# [EXERCISE]
Copy out, from the entries below, each line that holds the string "zoom".

# [PROVIDED INFORMATION]
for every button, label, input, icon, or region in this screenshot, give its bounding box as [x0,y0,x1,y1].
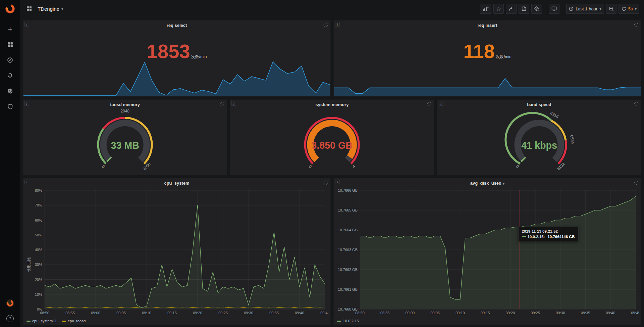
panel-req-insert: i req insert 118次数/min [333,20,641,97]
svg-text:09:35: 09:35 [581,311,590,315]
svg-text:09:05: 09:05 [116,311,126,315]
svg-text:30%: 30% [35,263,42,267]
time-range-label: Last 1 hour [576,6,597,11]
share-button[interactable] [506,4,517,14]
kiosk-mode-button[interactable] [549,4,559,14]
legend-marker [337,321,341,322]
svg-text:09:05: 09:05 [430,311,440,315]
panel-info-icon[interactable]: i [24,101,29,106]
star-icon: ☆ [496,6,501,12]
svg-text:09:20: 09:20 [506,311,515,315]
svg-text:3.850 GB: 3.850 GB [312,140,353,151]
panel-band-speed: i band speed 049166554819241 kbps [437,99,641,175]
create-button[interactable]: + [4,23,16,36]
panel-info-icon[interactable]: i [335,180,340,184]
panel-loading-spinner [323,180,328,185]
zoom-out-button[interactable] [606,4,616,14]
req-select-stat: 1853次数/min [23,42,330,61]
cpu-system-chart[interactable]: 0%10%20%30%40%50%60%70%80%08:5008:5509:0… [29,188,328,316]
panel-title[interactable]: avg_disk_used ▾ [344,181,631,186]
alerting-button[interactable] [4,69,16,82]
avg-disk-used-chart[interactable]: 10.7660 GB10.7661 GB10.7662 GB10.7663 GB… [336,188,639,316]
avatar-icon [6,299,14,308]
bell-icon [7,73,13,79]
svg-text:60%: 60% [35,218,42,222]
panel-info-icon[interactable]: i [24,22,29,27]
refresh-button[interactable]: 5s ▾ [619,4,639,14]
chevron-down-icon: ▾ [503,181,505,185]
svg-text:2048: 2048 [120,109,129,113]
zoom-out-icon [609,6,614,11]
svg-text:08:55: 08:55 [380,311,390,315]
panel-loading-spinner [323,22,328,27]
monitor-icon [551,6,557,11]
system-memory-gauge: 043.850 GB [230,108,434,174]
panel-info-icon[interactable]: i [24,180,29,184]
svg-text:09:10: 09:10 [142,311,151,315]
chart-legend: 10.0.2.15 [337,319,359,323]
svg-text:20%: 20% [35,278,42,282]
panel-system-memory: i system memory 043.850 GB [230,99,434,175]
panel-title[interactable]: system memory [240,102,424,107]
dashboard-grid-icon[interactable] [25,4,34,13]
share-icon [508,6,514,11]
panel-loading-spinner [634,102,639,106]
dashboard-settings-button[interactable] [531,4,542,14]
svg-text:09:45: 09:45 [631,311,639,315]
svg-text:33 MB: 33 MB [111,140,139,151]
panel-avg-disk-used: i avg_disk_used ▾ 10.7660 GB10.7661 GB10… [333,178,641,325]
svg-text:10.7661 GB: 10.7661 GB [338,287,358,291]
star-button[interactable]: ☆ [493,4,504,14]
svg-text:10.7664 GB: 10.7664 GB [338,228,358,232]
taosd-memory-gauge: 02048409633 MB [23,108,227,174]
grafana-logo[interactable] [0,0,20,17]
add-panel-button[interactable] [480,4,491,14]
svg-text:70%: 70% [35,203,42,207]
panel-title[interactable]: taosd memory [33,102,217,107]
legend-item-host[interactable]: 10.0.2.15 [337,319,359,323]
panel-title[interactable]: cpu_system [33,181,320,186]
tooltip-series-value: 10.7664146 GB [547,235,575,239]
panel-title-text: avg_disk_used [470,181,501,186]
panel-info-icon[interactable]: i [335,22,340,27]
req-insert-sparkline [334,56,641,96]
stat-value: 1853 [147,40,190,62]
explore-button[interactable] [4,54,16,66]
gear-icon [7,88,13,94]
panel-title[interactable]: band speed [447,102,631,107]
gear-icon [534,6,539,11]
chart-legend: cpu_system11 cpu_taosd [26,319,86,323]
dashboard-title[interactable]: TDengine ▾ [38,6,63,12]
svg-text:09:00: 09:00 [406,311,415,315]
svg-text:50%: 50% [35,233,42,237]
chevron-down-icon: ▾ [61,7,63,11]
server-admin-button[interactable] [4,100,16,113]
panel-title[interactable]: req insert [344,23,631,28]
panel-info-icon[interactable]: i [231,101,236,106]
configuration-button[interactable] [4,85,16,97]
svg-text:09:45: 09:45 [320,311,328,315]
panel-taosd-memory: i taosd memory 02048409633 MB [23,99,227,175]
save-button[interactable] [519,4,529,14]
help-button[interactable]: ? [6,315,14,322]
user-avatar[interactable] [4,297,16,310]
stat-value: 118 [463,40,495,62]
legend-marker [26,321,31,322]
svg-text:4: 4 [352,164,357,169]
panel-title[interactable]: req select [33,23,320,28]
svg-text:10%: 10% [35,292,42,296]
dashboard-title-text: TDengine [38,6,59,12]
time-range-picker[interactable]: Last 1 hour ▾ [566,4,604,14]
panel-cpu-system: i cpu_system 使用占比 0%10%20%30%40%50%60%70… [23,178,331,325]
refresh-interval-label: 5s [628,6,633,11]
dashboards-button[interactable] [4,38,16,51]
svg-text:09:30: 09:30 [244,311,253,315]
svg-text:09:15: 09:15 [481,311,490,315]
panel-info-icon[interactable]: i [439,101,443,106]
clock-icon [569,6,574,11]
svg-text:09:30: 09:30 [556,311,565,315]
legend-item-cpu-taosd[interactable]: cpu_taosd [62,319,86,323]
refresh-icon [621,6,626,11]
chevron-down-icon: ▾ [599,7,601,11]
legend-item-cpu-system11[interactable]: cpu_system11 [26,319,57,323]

...

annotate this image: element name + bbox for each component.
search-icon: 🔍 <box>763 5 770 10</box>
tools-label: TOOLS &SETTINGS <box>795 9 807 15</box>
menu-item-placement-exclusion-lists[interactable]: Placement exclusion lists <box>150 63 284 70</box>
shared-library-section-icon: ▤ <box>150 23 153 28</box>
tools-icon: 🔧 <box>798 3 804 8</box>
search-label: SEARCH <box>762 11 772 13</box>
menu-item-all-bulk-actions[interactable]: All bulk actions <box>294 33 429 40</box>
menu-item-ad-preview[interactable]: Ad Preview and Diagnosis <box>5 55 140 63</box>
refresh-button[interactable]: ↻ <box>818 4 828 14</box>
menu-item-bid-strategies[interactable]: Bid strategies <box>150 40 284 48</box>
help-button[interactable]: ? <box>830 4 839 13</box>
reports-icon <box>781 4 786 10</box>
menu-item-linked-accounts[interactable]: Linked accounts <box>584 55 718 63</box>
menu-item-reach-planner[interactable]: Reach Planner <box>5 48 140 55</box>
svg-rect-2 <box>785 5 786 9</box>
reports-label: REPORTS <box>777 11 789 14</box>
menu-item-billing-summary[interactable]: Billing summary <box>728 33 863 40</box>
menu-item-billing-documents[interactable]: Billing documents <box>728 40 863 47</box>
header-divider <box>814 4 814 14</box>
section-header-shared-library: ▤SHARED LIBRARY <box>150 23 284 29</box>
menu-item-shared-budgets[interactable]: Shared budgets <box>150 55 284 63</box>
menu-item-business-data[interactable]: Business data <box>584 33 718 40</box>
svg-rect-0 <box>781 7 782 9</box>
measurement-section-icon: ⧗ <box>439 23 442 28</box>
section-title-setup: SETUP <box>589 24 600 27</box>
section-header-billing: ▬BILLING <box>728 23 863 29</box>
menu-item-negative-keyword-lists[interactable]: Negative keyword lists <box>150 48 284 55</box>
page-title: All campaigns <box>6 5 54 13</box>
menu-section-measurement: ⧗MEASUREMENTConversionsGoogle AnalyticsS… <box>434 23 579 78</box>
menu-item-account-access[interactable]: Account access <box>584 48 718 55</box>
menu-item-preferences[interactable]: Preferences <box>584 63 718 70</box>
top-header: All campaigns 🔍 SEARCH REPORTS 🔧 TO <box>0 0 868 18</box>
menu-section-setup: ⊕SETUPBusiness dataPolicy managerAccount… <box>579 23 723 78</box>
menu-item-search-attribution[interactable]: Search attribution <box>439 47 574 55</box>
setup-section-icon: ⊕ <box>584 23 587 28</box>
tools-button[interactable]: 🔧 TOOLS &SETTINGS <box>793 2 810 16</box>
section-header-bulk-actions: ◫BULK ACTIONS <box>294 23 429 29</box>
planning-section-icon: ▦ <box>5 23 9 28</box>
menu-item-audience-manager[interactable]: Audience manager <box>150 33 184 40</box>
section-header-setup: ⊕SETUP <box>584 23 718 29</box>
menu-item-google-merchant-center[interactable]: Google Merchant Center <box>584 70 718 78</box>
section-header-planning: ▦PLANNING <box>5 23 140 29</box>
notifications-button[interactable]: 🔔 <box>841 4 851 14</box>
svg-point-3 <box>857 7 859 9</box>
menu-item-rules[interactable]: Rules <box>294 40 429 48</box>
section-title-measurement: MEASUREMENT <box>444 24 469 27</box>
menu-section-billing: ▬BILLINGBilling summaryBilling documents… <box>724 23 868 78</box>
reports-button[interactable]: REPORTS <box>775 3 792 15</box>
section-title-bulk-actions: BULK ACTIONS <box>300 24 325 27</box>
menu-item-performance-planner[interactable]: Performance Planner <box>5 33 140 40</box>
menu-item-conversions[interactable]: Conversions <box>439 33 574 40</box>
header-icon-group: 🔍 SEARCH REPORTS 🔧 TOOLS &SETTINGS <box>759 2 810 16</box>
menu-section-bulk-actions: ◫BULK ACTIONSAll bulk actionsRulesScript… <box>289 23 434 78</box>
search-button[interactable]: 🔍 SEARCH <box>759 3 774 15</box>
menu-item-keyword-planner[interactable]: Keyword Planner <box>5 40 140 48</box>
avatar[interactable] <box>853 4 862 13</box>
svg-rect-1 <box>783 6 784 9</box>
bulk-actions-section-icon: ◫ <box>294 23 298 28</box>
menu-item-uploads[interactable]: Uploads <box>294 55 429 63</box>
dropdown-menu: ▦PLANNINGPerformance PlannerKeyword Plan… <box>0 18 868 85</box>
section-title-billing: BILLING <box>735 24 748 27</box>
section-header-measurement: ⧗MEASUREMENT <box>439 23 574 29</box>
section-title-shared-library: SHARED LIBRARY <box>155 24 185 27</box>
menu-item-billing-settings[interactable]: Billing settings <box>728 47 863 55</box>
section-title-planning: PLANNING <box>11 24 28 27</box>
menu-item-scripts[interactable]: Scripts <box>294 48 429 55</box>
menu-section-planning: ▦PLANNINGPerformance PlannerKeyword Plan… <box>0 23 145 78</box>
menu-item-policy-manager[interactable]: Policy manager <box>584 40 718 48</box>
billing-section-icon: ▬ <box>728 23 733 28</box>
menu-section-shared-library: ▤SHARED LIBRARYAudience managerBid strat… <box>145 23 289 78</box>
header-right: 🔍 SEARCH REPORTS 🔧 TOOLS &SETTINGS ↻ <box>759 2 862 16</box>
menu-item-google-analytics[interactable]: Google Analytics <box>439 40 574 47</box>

* * *

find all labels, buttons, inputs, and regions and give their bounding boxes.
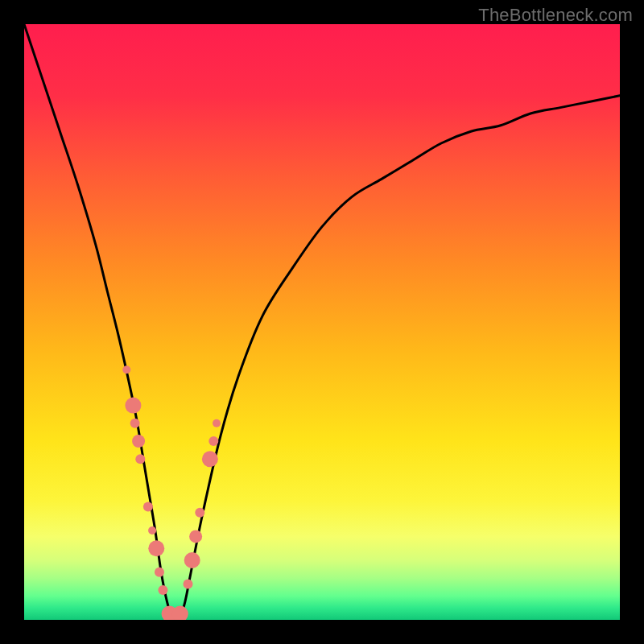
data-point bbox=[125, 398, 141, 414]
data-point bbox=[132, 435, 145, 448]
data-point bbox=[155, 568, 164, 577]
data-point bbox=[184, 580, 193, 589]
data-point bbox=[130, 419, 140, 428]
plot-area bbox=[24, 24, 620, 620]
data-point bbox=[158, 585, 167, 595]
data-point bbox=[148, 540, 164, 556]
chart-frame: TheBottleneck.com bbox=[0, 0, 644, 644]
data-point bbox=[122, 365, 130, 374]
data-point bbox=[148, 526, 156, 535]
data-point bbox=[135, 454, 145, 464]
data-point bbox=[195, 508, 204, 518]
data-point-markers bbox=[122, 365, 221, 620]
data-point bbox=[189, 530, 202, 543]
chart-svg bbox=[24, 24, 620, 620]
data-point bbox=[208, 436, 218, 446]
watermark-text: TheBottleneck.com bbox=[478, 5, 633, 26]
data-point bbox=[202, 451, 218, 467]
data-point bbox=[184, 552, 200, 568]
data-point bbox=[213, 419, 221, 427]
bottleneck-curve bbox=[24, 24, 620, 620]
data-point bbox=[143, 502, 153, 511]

# [RESPONSE]
zoom-out-button[interactable] [606,4,616,14]
zoom-out-icon [609,6,614,11]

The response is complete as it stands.